According to the second feature of the present invention, when the upper brush moves up due to the reaction force received from the vehicle body, the flow rate of the liquid moving between the cylinder connected to the swinging arm that supports the upper brush and the liquid tank is controlled. Since the upper brush passes through the means, a predetermined load is generated in the upward movement of the upper brush, and the contact surface pressure is maintained appropriately regardless of the shape of the front end portion of the vehicle.

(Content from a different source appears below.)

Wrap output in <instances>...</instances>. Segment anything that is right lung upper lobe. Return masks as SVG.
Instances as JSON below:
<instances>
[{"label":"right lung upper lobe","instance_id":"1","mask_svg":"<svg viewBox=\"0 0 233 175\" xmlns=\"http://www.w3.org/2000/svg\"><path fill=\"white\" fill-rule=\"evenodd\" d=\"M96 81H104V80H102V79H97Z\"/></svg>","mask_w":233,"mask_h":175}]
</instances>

[Brief explanation of drawings]

1 to 5 show a first embodiment of the present invention, in which the first lever is a front view of the vehicle washing device, the second is a side view of the same, and the third is a front view of the vehicle washing device.

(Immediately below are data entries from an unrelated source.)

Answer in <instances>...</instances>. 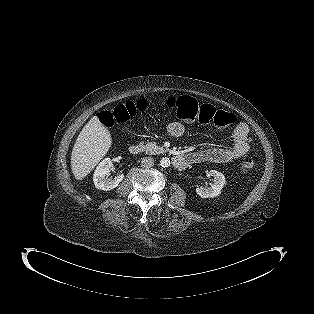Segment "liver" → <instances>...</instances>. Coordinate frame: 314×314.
I'll list each match as a JSON object with an SVG mask.
<instances>
[{
	"instance_id": "obj_1",
	"label": "liver",
	"mask_w": 314,
	"mask_h": 314,
	"mask_svg": "<svg viewBox=\"0 0 314 314\" xmlns=\"http://www.w3.org/2000/svg\"><path fill=\"white\" fill-rule=\"evenodd\" d=\"M112 137L98 117L84 126L76 139L71 154V169L77 180L86 177L107 154Z\"/></svg>"
}]
</instances>
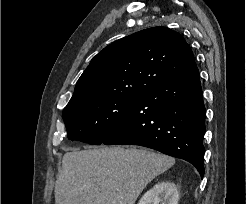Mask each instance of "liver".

yA is a hydraulic circuit diagram of the stopping means, FIG. 4 is a flow chart explaining the action, FIG. 5 is an explanatory diagram of the action, FIGS. 6 and 7 show the second embodiment of the present invention, and 7 is a sectional view of the locking mechanism, FIGS. 8 to 10 show a third embodiment of the present invention, and FIG. 8 is a hydraulic circuit diagram of the stopping means, 9 and 10 are sectional views of the locking mechanism, FIGS. 11 and 12 show a fourth embodiment of the present invention, FIG. 11 is a hydraulic circuit diagram of the stopping means, and FIG. 12 is an operational diagram. It is a flow chart explaining. 5... Rocking arm, 7... Top brush, 19... Cylinder, 101... Rocking angle detection device, 102... Stopping means, 111... Throttle (flow rate control means)

Claims (1)

[Scope of Claims] [1] In a vehicle cleaning device in which an upper surface brush (7) is supported at the tip of a swinging arm (5), a stopping means (102) for stopping swinging of the swinging arm (5) is provided.
) and load detection means (101) for detecting the rotational load of the upper brush (7), and when the upper brush (7) cleans the front end portion of the vehicle, the load detection means (101) detects the rotational load of the upper brush (7).

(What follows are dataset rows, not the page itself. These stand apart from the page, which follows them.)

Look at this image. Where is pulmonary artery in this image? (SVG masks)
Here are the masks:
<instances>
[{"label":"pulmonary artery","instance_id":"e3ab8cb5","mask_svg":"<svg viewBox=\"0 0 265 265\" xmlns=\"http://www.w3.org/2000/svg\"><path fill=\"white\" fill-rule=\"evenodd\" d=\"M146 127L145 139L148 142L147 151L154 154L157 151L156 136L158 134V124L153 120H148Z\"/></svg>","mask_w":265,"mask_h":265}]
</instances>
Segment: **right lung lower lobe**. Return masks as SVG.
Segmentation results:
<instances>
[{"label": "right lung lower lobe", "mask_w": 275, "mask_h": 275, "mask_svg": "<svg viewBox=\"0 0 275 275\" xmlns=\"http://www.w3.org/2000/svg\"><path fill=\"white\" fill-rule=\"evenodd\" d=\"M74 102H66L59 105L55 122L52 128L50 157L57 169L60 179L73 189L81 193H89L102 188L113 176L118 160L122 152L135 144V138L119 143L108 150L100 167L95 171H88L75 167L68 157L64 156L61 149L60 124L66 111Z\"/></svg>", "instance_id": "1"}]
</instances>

An upper surface brush device in a vehicle washing device, characterized in that the stopping means (102) is activated based on the signal of 1). [2] In a vehicle cleaning device in which a top brush (7) is supported at the tip of a swinging arm (5), when the top brush (7) cleans the tip of the vehicle,
The rod side or the opposite rod side of the cylinder (19) that drives the swinging arm (5) is connected to the liquid tank (104) via a flow rate control means (111).
Top brush device in vehicle cleaning equipment.